═══ Exercise input
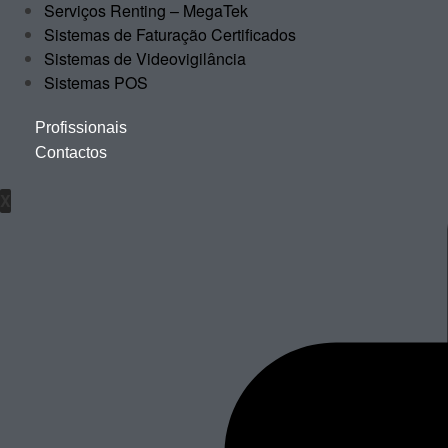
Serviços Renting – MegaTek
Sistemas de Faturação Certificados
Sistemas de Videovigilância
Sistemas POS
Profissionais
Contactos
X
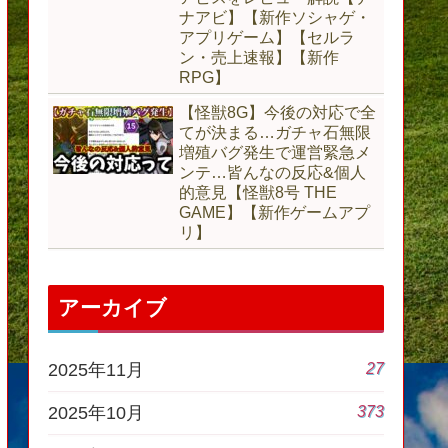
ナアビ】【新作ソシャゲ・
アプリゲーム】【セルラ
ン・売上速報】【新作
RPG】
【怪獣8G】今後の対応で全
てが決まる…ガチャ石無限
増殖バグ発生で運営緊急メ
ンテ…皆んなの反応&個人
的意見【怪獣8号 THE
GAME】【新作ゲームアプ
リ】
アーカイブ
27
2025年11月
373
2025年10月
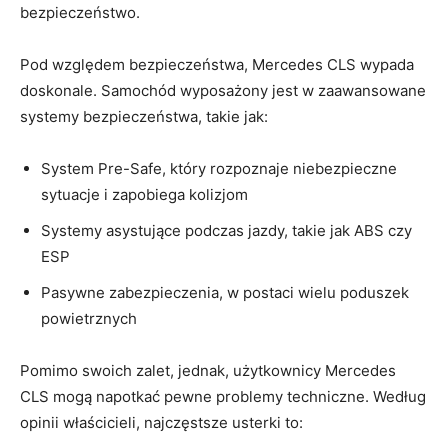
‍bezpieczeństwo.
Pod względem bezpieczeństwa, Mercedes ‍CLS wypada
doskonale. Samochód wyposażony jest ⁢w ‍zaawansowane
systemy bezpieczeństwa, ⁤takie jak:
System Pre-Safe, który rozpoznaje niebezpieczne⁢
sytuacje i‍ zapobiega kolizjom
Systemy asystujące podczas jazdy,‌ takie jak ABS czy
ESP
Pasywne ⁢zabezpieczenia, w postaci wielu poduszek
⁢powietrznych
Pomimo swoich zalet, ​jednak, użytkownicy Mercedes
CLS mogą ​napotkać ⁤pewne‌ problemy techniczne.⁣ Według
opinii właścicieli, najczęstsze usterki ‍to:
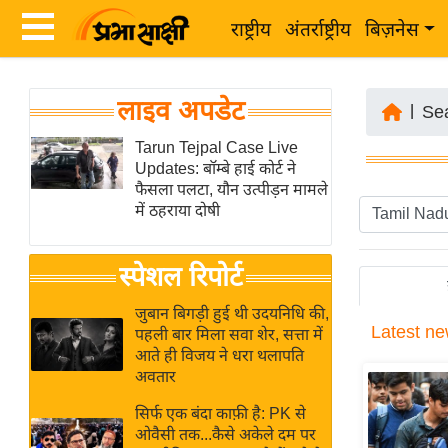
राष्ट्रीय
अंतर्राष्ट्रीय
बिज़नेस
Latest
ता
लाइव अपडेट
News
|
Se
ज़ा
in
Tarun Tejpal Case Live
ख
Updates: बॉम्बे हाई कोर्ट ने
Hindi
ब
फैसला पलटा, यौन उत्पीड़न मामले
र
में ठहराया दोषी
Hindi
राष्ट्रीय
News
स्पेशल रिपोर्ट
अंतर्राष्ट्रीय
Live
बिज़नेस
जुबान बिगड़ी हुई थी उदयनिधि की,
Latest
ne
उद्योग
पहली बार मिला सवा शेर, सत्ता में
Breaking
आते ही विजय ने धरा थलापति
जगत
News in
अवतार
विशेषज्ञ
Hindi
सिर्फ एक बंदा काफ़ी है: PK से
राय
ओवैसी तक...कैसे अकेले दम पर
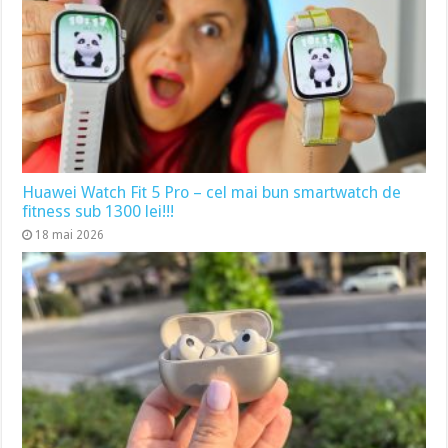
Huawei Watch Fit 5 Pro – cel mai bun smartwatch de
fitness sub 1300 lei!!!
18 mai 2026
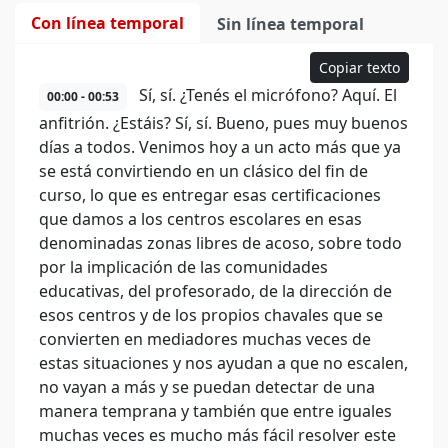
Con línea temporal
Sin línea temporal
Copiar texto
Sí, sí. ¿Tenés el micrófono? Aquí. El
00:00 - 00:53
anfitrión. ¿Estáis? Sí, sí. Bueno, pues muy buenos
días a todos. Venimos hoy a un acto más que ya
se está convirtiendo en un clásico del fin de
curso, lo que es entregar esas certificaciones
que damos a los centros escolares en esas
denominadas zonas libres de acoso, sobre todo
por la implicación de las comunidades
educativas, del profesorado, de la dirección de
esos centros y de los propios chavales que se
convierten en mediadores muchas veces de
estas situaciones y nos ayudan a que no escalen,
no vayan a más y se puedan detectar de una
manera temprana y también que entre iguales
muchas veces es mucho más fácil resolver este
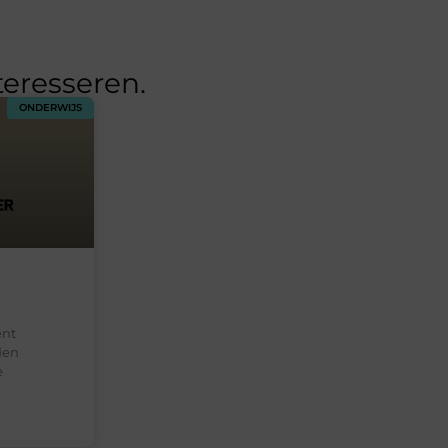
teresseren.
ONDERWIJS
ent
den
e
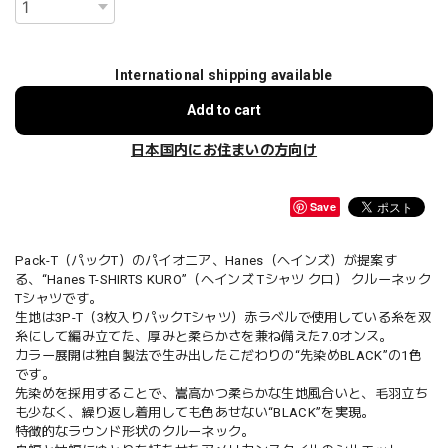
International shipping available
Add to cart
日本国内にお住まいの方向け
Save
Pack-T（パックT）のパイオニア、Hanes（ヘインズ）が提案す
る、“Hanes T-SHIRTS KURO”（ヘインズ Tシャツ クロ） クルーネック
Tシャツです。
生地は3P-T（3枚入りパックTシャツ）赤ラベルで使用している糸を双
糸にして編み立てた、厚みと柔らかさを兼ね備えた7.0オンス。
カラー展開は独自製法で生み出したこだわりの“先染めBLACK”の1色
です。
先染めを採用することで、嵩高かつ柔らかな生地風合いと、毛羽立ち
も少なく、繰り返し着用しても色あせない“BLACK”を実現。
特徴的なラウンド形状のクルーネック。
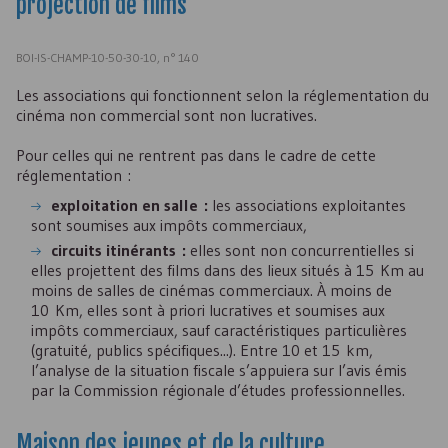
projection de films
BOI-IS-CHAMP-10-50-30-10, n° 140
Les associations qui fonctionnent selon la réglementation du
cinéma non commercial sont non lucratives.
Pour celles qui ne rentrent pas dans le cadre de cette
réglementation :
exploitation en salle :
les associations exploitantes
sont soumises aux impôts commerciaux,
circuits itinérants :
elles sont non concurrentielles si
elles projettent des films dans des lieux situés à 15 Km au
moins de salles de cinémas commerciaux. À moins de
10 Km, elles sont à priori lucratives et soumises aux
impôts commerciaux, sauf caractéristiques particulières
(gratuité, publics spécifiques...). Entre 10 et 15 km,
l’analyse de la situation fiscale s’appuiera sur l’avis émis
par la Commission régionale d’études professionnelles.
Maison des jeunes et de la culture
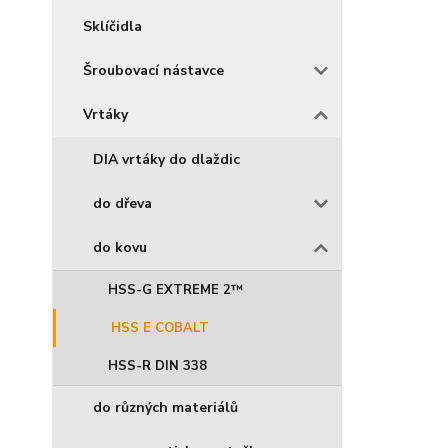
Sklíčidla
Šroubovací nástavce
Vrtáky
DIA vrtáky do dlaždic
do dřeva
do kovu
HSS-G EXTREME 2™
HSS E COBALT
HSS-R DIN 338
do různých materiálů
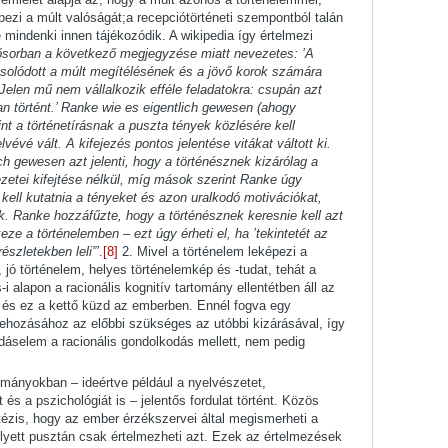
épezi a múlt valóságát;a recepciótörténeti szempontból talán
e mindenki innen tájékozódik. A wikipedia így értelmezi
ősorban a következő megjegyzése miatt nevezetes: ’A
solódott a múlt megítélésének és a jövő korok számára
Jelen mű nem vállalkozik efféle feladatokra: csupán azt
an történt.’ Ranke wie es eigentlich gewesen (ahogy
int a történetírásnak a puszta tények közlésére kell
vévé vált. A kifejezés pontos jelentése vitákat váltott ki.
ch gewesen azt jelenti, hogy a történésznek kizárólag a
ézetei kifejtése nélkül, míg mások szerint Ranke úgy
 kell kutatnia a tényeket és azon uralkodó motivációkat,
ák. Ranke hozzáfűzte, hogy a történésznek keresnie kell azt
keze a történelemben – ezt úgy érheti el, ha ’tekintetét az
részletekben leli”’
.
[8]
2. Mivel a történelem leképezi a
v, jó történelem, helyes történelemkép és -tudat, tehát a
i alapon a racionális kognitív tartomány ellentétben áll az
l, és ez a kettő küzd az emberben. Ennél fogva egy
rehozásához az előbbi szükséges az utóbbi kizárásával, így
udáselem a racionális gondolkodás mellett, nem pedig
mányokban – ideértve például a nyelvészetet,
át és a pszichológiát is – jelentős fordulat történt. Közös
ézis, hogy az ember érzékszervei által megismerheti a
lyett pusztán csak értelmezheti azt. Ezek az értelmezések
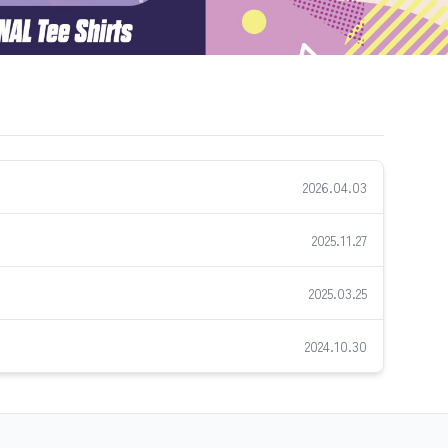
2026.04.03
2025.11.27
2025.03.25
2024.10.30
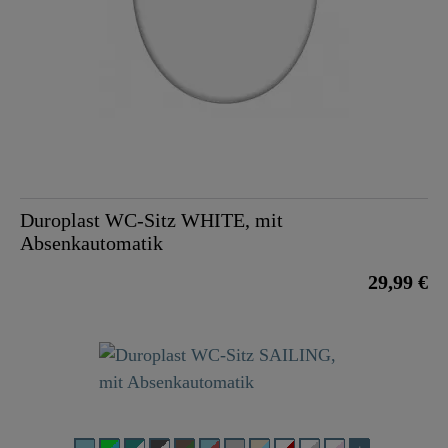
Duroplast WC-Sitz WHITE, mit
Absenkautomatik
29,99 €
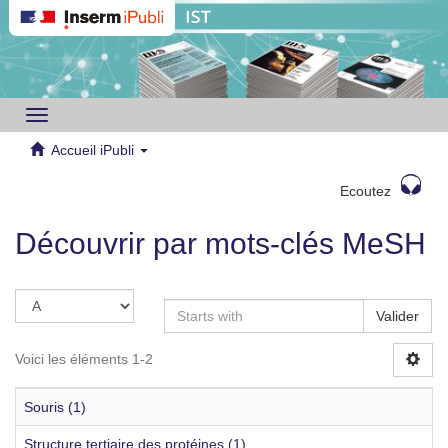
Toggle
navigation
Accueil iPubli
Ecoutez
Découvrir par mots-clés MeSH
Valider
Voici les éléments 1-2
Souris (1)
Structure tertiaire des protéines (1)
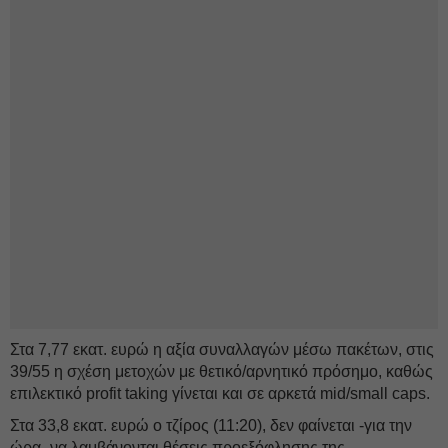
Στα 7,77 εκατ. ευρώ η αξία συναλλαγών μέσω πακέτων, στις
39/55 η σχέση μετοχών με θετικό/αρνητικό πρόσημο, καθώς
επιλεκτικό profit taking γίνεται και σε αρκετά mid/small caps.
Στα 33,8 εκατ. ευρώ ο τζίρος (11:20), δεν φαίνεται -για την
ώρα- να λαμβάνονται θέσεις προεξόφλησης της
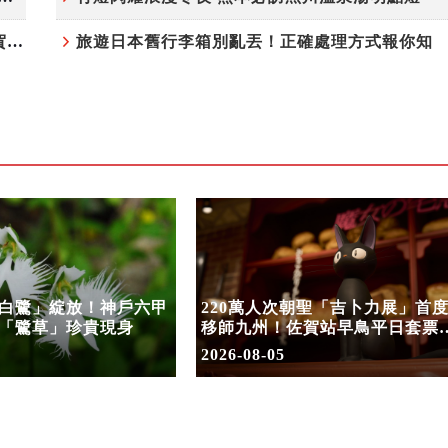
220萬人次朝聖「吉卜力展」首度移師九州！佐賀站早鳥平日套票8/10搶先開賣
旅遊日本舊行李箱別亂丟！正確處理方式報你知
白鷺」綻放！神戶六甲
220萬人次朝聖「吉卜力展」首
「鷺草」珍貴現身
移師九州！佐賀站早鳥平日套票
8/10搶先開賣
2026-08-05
══════
Try it
Show all lines from the data that contain "történt".

Reply
an történt.’ Ranke wie es eigentlich gewesen (ahogy
át és a pszichológiát is – jelentős fordulat történt. Közös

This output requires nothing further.